◆ **Exercise details**
Within these records, how many lines hold "doença"? Give the number alone.

◆ **Data listing**
- Opening Delimiter -

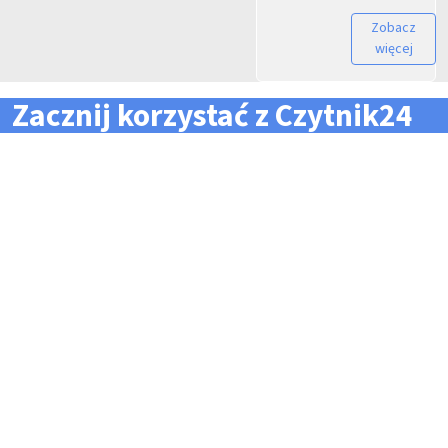
Zobacz
więcej
Zacznij korzystać z Czytnik24
... i zapomnij o problemach z zarządzaniem flotą!
Konieczność pilnowania
Problemy z odczytem
terminów dla całej floty
tachografów i kart
pojazdów i kierowców
kierowców
Kary i mandaty za
Trudności z zarządzaniem
przekroczone terminy
danymi i przesyłaniem ich na
czas do firm zewnętrznych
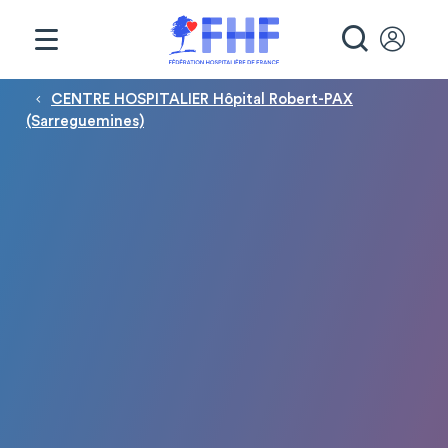
Panneau de gestion des cookies
RECHE
Fil d'Ariane
CENTRE HOSPITALIER Hôpital Robert-PAX
(Sarreguemines)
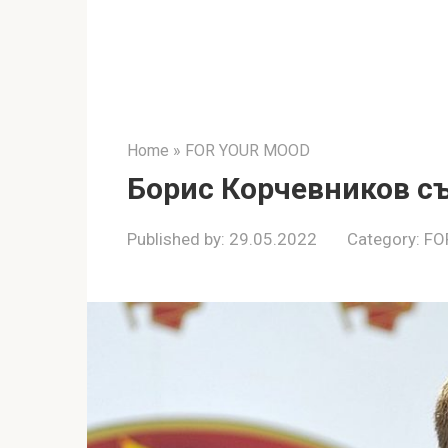
Home
»
FOR YOUR MOOD
Борис Корчевников с
Published by:
29.05.2022
Category:
FO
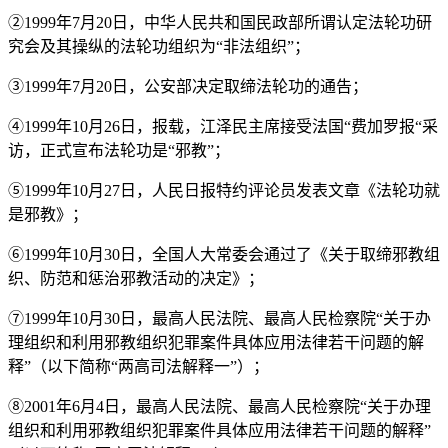
②1999年7月20日，中华人民共和国民政部所谓认定法轮功研
究会及其操纵的法轮功组织为“非法组织”；
③1999年7月20日，公安部决定取缔法轮功的通告；
④1999年10月26日，报载，江泽民主席接受法国“费加罗报“采
访，正式宣布法轮功是“邪教”；
⑤1999年10月27日，人民日报特约评论员发表文章《法轮功就
是邪教》；
⑥1999年10月30日，全国人大常委会通过了《关于取缔邪教组
织、防范和惩治邪教活动的决定》；
⑦1999年10月30日，最高人民法院、最高人民检察院“关于办
理组织和利用邪教组织犯罪案件具体应用法律若干问题的解
释”（以下简称“两高司法解释一”）；
⑧2001年6月4日，最高人民法院、最高人民检察院“关于办理
组织和利用邪教组织犯罪案件具体应用法律若干问题的解释”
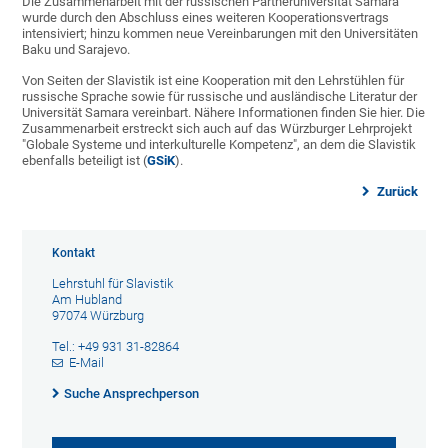
Die Zusammenarbeit mit der russischen Partneruniversität Samara
wurde durch den Abschluss eines weiteren Kooperationsvertrags
intensiviert; hinzu kommen neue Vereinbarungen mit den Universitäten
Baku und Sarajevo.
Von Seiten der Slavistik ist eine Kooperation mit den Lehrstühlen für
russische Sprache sowie für russische und ausländische Literatur der
Universität Samara vereinbart. Nähere Informationen finden Sie hier. Die
Zusammenarbeit erstreckt sich auch auf das Würzburger Lehrprojekt
"Globale Systeme und interkulturelle Kompetenz", an dem die Slavistik
ebenfalls beteiligt ist (
GSiK
).
Zurück
Kontakt
Lehrstuhl für Slavistik
Am Hubland
97074 Würzburg
Tel.: +49 931 31-82864
E-Mail
Suche Ansprechperson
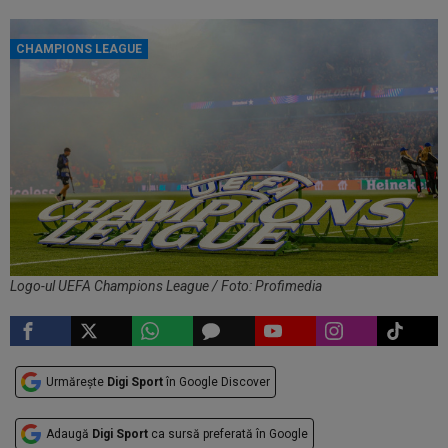
CHAMPIONS LEAGUE
Logo-ul UEFA Champions League / Foto: Profimedia
Urmărește
Digi Sport
în Google Discover
Adaugă
Digi Sport
ca sursă preferată în Google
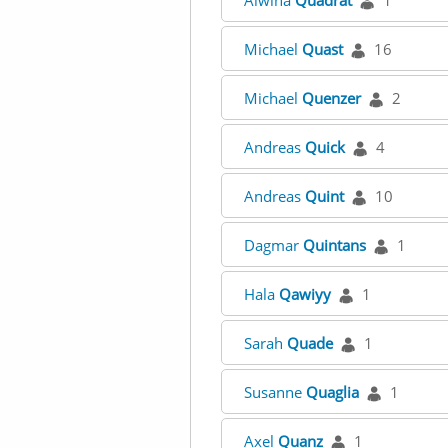
Alwina
Quadrat
1
Michael
Quast
16
Michael
Quenzer
2
Andreas
Quick
4
Andreas
Quint
10
Dagmar
Quintans
1
Hala
Qawiyy
1
Sarah
Quade
1
Susanne
Quaglia
1
Axel
Quanz
1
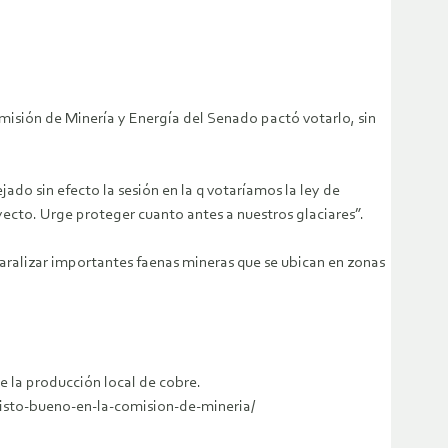
omisión de Minería y Energía del Senado pactó votarlo, sin
do sin efecto la sesión en la q votaríamos la ley de
ecto. Urge proteger cuanto antes a nuestros glaciares”.
paralizar importantes faenas mineras que se ubican en zonas
e la producción local de cobre.
isto-bueno-en-la-comision-de-mineria/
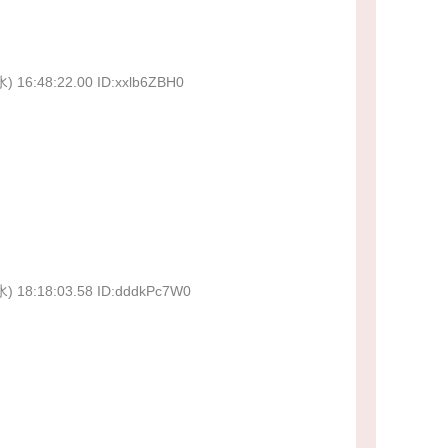
水) 16:48:22.00 ID:xxlb6ZBH0
水) 18:18:03.58 ID:dddkPc7W0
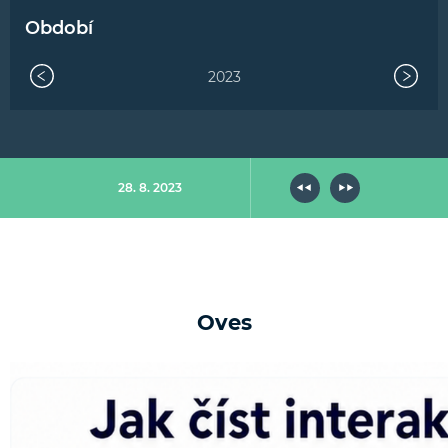
Období
2023
28. 8. 2023
Oves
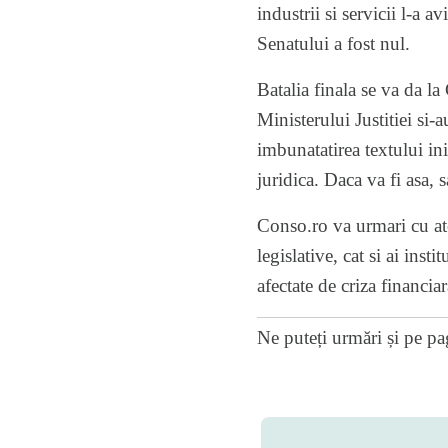
industrii si servicii l-a a
Senatului a fost nul.
Batalia finala se va da l
Ministerului Justitiei si-
imbunatatirea textului ini
juridica. Daca va fi asa, 
Conso.ro va urmari cu aten
legislative, cat si ai inst
afectate de criza financiar
Ne puteți urmări și pe
pa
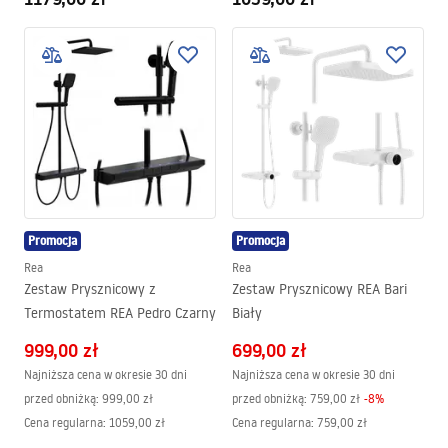
Promocja
Promocja
Rea
Rea
Zestaw Prysznicowy z
Zestaw Prysznicowy REA Bari
Termostatem REA Pedro Czarny
Biały
999,00 zł
699,00 zł
Najniższa cena w okresie 30 dni
Najniższa cena w okresie 30 dni
przed obniżką:
999,00 zł
przed obniżką:
759,00 zł
-
8
%
Cena regularna
:
1059,00 zł
Cena regularna
:
759,00 zł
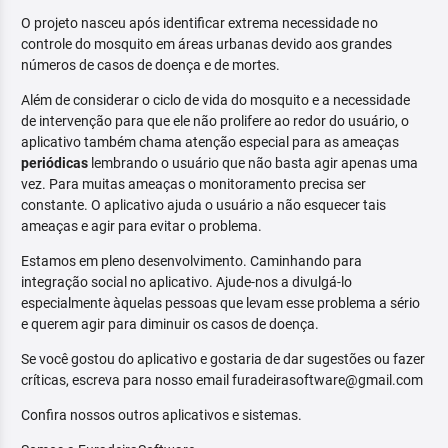
O projeto nasceu após identificar extrema necessidade no
controle do mosquito em áreas urbanas devido aos grandes
números de casos de doença e de mortes.
Além de considerar o ciclo de vida do mosquito e a necessidade
de intervenção para que ele não prolifere ao redor do usuário, o
aplicativo também chama atenção especial para as ameaças
periódicas
lembrando o usuário que não basta agir apenas uma
vez. Para muitas ameaças o monitoramento precisa ser
constante. O aplicativo ajuda o usuário a não esquecer tais
ameaças e agir para evitar o problema.
Estamos em pleno desenvolvimento. Caminhando para
integração social no aplicativo. Ajude-nos a divulgá-lo
especialmente àquelas pessoas que levam esse problema a sério
e querem agir para diminuir os casos de doença.
Se você gostou do aplicativo e gostaria de dar sugestões ou fazer
críticas, escreva para nosso email furadeirasoftware@gmail.com
Confira nossos outros aplicativos e sistemas.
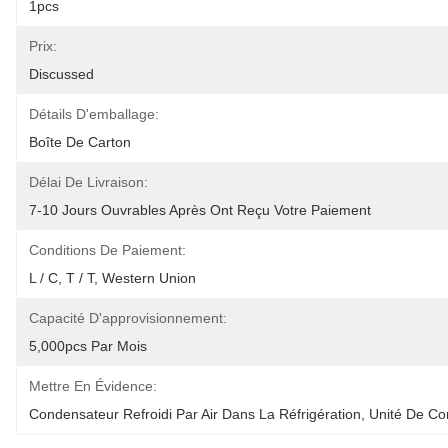
1pcs
Prix:
Discussed
Détails D'emballage:
Boîte De Carton
Délai De Livraison:
7-10 Jours Ouvrables Après Ont Reçu Votre Paiement
Conditions De Paiement:
L / C, T / T, Western Union
Capacité D'approvisionnement:
5,000pcs Par Mois
Mettre En Évidence:
Condensateur Refroidi Par Air Dans La Réfrigération
, 
Unité De Con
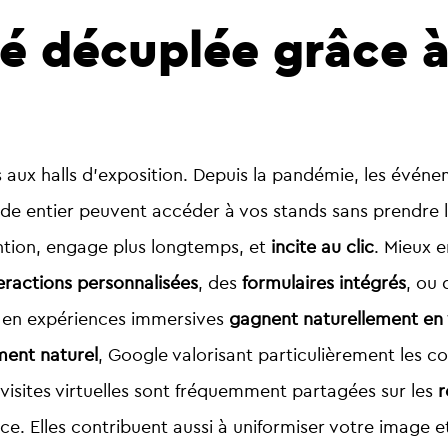
té décuplée grâce à 
us aux halls d’exposition. Depuis la pandémie, les évé
nde entier peuvent accéder à vos stands sans prendre l’a
tention, engage plus longtemps, et
incite au clic
. Mieux 
eractions personnalisées
, des
formulaires intégrés
, ou
es en expériences immersives
gagnent naturellement en vi
ent naturel
, Google valorisant particulièrement les co
s visites virtuelles sont fréquemment partagées sur les
r
nce. Elles contribuent aussi à uniformiser votre image 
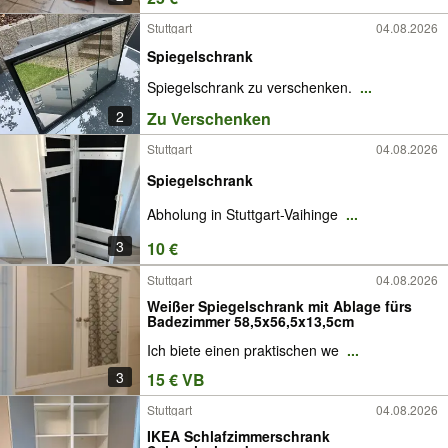
Stuttgart
04.08.2026
Spiegelschrank
Spiegelschrank zu verschenken.
...
2
Zu Verschenken
Stuttgart
04.08.2026
Spiegelschrank
Abholung in Stuttgart-Vaihinge
...
3
10 €
Stuttgart
04.08.2026
Weißer Spiegelschrank mit Ablage fürs
Badezimmer 58,5x56,5x13,5cm
Ich biete einen praktischen we
...
3
15 € VB
Stuttgart
04.08.2026
IKEA Schlafzimmerschrank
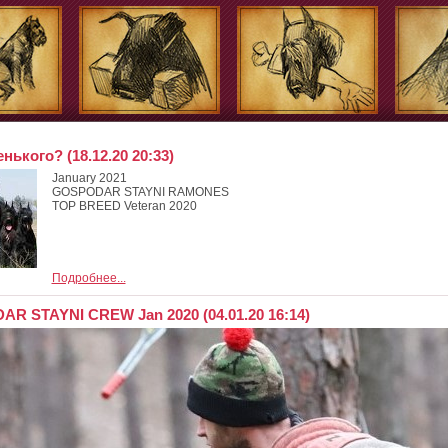
нького? (18.12.20 20:33)
January 2021
GOSPODAR STAYNI RAMONES
TOP BREED Veteran 2020
Подробнее...
R STAYNI CREW Jan 2020 (04.01.20 16:14)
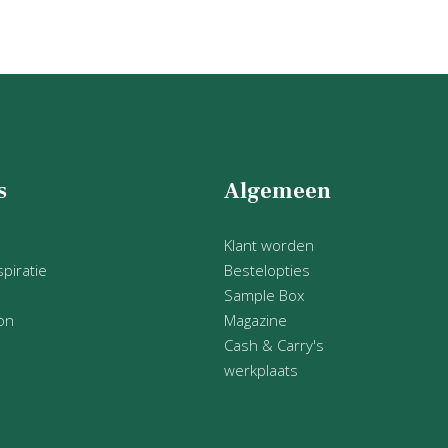
s
Algemeen
Klant worden
piratie
Bestelopties
Sample Box
on
Magazine
Cash & Carry's
werkplaats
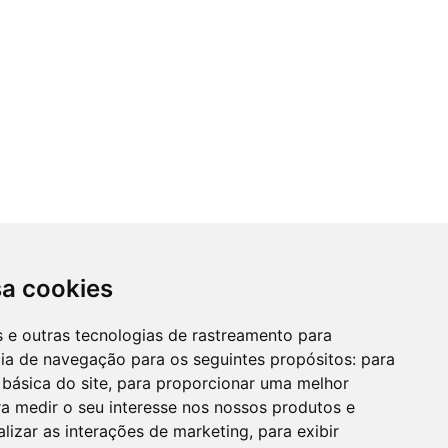
sa cookies
es e outras tecnologias de rastreamento para
cia de navegação para os seguintes propósitos:
para
 básica do site
,
para proporcionar uma melhor
a medir o seu interesse nos nossos produtos e
alizar as interações de marketing
,
para exibir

- Closing Delimiter -

◆ **Answer for the task**
2